Ich höre Ihnen schon die ganze Zeit zu, wie Sie tippen. Früher habe ich in einem Büro mit vielen Schreibkräften gearbeitet, dieses Geräusch, wenn die Finger an die Tasten klopfen, das ist Musik in meinen Ohren, ich erinnere mich gerne daran zurück. Das war heute also ein sehr schöner Vormittag für mich, ich möchte mich bei Ihnen bedanken.

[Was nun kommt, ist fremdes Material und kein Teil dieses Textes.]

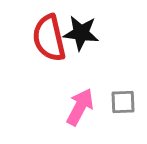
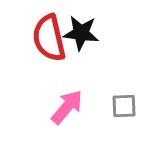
gray square: moved 1 px right, 4 px down
pink arrow: moved 13 px left; rotated 12 degrees clockwise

Ein wunderbarer kleiner Monolog, mitten im geschäftigen Trubel des voll besetzten Cafés. Ich: sprachlos. Ich bedanke mich meinerseits, gleich mehrmals, und wünschte dem netten alten Mann einen schönen Tag. Im Abgehen drehte er sich noch einmal um und sagte:

By the way, you type fast as hell, that´s very good!

Aaah, die Iren!

Und ich traf im West End: den Halbbesoffenen. Ich war auf dem Weg in die Crane Bar, Musik hören, Irish Trad. Für mich ein super Anmarsch, denn ich wohnte in einem Hotel an den Docks: Start auf jener Seite des Hafenbeckens, das dem Lough Atalia zugewandt ist, zuerst einmal vorbei an der sicher vor Anker liegenden Saoirse na Mara – spricht sich ungefähr Schiirsa na mara aus. Dann das Hafenbecken entlang, um den Spitz herum, den Long Walk entlang, über die Wolf Tone Bridge und hinein ins West End, vorbei an der Rockbar Róisín Dubh (Schwarze Rose), um zwei oder drei Ecken herum und schließlich ins von außen unscheinbare Pub, Galways feinste Adresse in Sachen Trad: die Crane Bar. Die Crane Bar ist unter anderem Namen im TV auch Homebase des Privatdetektivs Jack Taylor – die Taylor-Romane von Ken Bruen  wurden vor einigen Jahren in schauderhafter Qualität vom deutschen und irischen Fernsehen verfilmt.

Aber egal: Kurz nach dem Róisín Dubh (sprich: Roschien Duuv) standen auf der gegenüberliegenden Straßenseite zwei halb abgefuckte Iren, ungefähr mein Alter, ungefähr besoffen, sie schauten verträumt oder auch nachdenlich, was weiß ich, in den Straßenzug hinein. Als der eine mich sah, rief er herüber:

Hey, you, come on over and give me a hug!

Sie wissen schon: In Österreich, wenn dich ein Besoffener auffordert, ihn zu umarmen, denkst du dir: Heilige Scheiße, los, besser schnell abhauen!

Nicht ich in Irland, weil ich dort im Irland-Modus bin, also freundlich ohne Ende.

Sure!, rief ich daher zurück, marschierte über die Straße, umarmte den Mann, und der hatte sowas von eine Freude, dass auch ich gleich richtig gut aufgelegt war.

In der Crane Bar stand ich dann, hörte der Musik zu, dachte zurück an die Geschichte mit dem Galway Girl vor vielen Jahren, ärgerte mich gleich wieder ein wenig, dass ich sie nicht angesprochen hatte, trank mein Guinness, und dann noch eins, und dann noch eins, und dann noch eins, und sang im Stillen vorsichtig mit. Es ging mir gut.

Wenn ich richtig informiert bin, war es Voltaire, der ungefähr dieses gesagt hat: Weil es förderlich für die Gesundheit ist, habe ich beschlossen, glücklich zu sein.

Das geht ganz leicht, wenn man in Irland mit Iren zu tun hat. Ehrlich. Meet the Irish sollte es wirklich auf Krankenschein geben.